Exercise requirements: Go through the records below and copy out every line that contains the word "doanh".

Extracted page text data:
═══

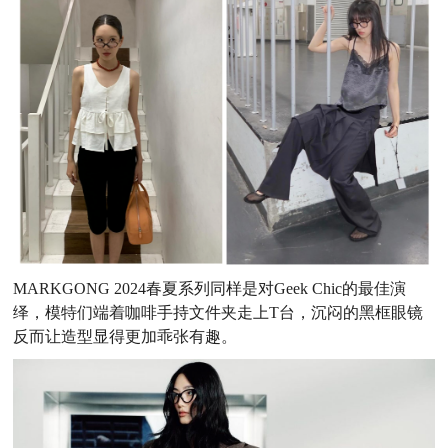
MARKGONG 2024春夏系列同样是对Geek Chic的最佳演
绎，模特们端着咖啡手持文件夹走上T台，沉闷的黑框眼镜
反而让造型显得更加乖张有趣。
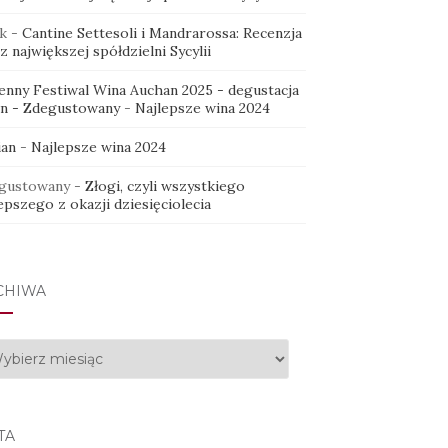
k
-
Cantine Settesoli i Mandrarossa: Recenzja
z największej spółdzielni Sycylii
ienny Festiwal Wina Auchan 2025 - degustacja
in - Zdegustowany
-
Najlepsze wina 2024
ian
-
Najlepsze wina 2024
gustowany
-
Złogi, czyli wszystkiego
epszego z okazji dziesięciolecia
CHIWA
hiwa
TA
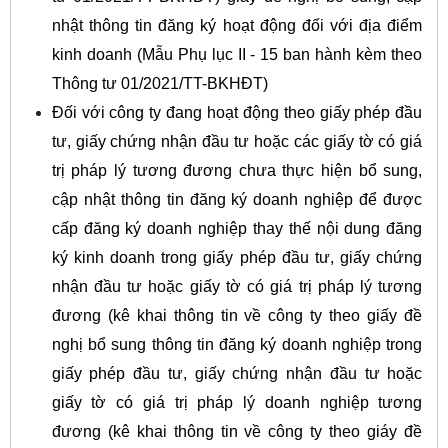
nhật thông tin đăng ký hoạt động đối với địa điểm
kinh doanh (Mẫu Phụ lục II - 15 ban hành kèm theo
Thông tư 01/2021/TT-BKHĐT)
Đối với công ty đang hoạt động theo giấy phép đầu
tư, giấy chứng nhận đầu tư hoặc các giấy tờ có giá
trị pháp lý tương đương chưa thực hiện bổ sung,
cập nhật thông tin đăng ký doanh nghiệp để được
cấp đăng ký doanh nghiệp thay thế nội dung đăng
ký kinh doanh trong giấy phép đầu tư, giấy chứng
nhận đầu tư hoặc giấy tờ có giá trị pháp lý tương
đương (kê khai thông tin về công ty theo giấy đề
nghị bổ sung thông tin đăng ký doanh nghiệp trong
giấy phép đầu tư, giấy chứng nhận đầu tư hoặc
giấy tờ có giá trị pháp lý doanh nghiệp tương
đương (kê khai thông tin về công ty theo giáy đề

═══

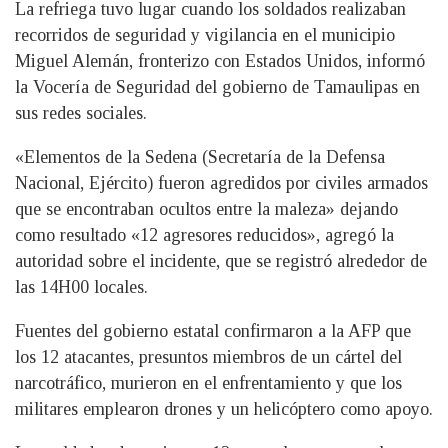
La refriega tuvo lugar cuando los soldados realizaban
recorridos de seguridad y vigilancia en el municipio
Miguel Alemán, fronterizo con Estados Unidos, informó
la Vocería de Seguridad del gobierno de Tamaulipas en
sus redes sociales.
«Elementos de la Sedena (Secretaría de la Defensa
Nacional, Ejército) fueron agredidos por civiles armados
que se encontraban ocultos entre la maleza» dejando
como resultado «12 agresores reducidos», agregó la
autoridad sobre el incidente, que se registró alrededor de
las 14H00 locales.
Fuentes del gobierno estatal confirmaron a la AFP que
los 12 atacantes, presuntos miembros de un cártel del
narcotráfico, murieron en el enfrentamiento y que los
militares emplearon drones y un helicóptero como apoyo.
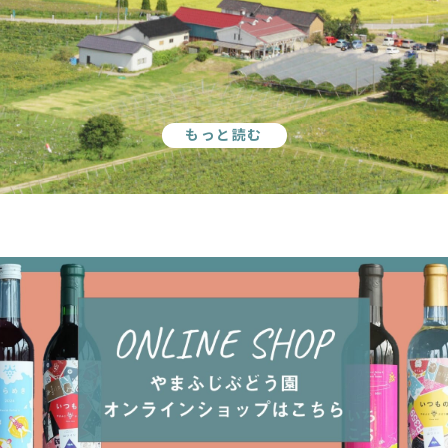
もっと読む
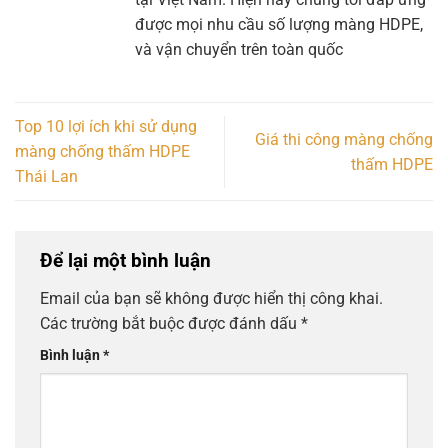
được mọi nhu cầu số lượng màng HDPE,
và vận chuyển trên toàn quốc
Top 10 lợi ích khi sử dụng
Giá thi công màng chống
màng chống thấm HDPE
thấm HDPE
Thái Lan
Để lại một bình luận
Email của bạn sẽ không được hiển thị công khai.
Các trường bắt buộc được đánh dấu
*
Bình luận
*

═══

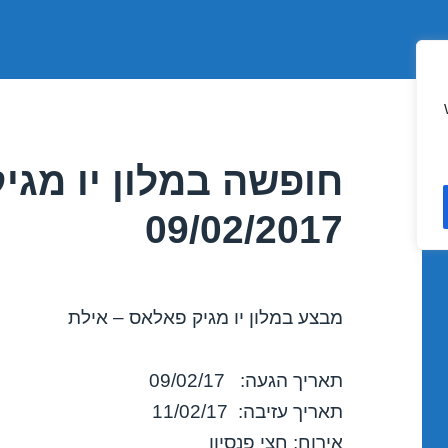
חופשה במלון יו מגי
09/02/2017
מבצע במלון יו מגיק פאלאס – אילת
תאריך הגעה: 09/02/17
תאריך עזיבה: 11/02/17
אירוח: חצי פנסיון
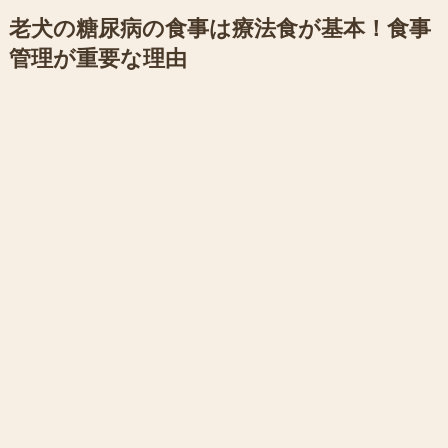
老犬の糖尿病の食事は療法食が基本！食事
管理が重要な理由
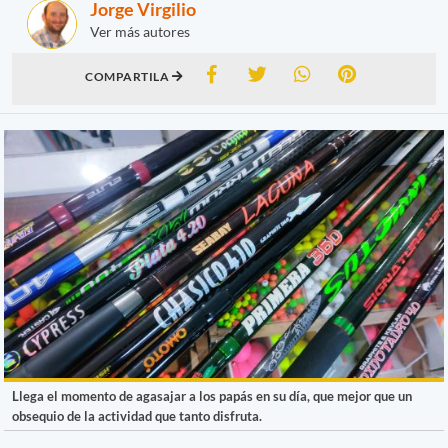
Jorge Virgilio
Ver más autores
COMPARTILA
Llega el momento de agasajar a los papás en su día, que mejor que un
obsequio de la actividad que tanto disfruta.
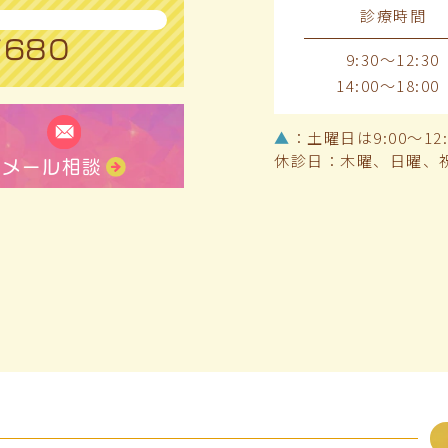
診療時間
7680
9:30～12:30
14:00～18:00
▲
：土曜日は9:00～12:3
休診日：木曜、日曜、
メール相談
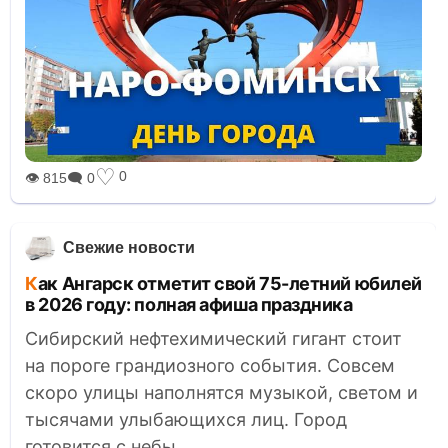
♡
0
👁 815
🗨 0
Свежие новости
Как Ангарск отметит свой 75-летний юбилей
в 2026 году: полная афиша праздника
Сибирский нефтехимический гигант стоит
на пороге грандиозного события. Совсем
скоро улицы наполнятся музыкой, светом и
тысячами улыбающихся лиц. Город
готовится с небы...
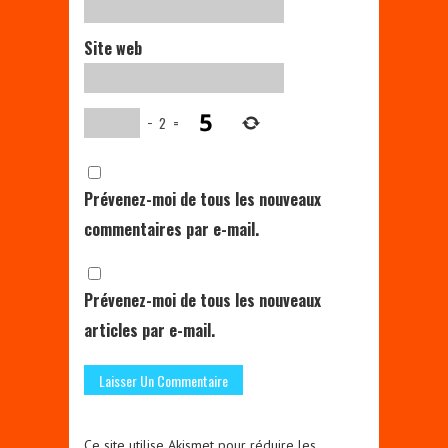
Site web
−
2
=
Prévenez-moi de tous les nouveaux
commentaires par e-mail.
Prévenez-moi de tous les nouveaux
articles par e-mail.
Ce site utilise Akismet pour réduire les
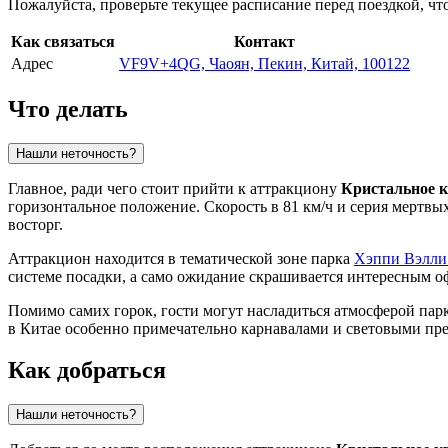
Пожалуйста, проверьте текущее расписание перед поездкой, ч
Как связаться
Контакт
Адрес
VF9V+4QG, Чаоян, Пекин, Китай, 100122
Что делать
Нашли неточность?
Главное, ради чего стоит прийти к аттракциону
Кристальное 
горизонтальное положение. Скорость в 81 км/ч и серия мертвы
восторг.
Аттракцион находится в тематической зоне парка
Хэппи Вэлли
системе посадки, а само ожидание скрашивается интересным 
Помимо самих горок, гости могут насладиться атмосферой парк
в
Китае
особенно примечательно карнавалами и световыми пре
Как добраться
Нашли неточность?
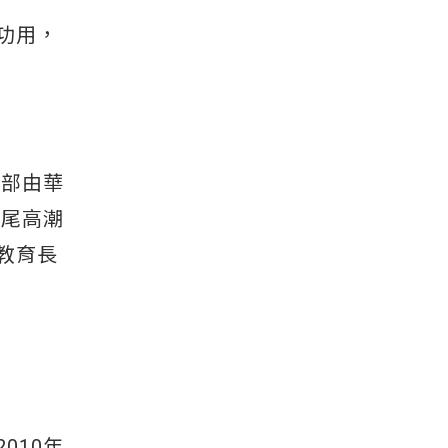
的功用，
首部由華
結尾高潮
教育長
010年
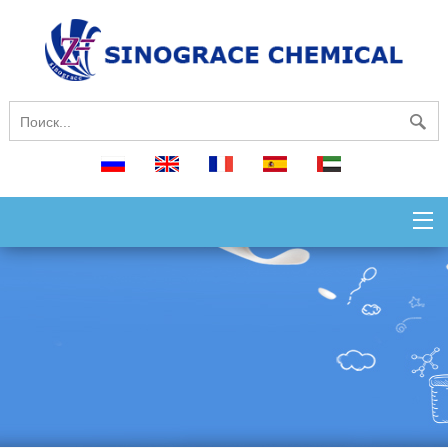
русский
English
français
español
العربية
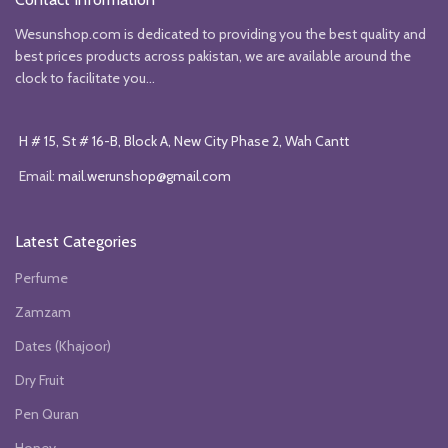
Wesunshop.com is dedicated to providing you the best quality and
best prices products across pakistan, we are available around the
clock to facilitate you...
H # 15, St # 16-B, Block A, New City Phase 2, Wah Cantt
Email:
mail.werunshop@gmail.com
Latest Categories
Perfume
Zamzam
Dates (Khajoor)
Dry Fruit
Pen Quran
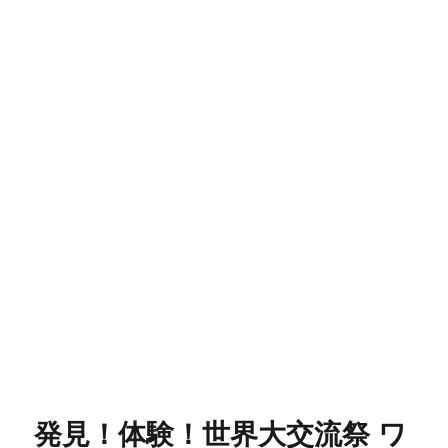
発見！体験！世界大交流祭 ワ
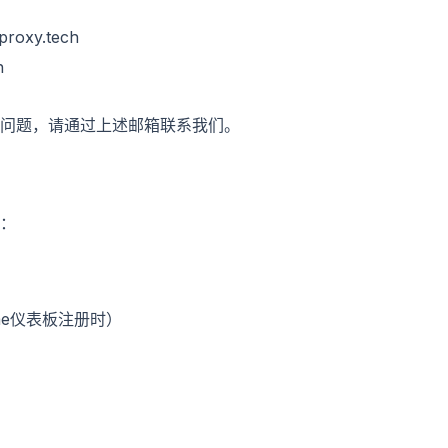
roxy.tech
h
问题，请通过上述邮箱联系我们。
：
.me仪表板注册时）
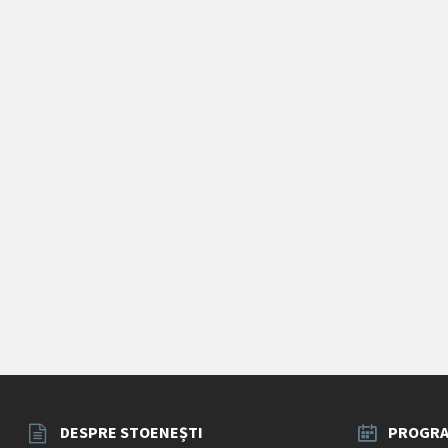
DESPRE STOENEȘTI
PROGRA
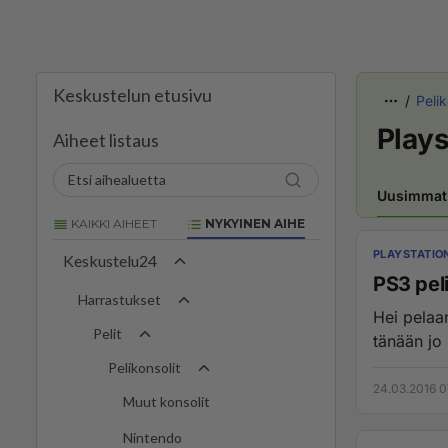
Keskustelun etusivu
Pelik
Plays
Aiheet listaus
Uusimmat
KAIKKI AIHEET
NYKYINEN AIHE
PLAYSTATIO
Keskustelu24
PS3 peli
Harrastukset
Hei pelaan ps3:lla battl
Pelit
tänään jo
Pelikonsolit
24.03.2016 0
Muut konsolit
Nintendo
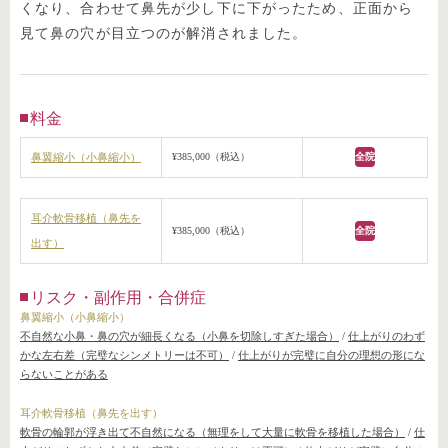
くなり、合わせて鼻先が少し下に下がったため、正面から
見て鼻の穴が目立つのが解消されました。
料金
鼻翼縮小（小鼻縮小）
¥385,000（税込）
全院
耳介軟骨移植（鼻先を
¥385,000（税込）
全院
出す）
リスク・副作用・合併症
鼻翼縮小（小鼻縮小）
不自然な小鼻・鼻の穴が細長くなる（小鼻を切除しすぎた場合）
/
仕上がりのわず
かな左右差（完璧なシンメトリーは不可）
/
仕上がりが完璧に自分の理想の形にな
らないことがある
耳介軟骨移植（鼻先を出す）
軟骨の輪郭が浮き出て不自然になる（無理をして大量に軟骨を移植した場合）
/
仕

═══

Task result:
kinh doanh (Mẫu Phụ lục II - 15 ban hành kèm theo
cập nhật thông tin đăng ký doanh nghiệp để được
cấp đăng ký doanh nghiệp thay thế nội dung đăng
ký kinh doanh trong giấy phép đầu tư, giấy chứng
nghị bổ sung thông tin đăng ký doanh nghiệp trong
giấy tờ có giá trị pháp lý doanh nghiệp tương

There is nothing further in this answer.